-- Opening Marker --

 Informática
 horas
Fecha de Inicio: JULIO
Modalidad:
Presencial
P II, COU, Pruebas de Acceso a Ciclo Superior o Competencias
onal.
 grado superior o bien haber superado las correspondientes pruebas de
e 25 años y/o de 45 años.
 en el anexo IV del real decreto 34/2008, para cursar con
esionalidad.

-- Closing Marker --
-- Opening Marker --

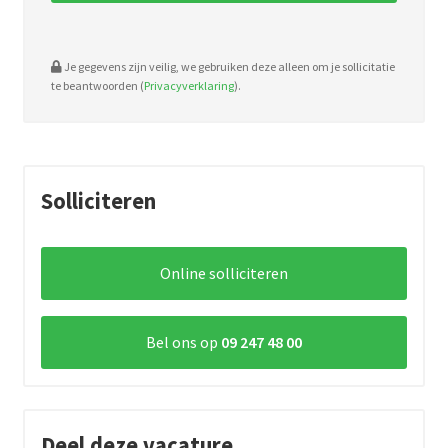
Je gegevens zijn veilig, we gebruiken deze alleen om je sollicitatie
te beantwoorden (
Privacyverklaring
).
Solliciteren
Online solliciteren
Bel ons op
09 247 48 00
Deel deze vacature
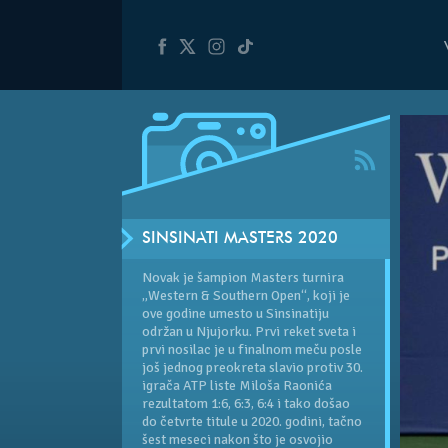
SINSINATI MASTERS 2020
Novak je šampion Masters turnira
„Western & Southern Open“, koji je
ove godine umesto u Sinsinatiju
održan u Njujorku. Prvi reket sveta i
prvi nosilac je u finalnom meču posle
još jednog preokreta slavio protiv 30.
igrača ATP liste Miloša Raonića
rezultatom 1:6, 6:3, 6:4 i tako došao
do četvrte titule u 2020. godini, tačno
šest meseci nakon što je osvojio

-- Closing Marker --

EXERCISE REQUIREMENTS :: From the entries, report every line in which the string "deze" occurs.

EXERCISE OUTPUT ::
Je gegevens zijn veilig, we gebruiken deze alleen om je sollicitatie
Deel deze vacature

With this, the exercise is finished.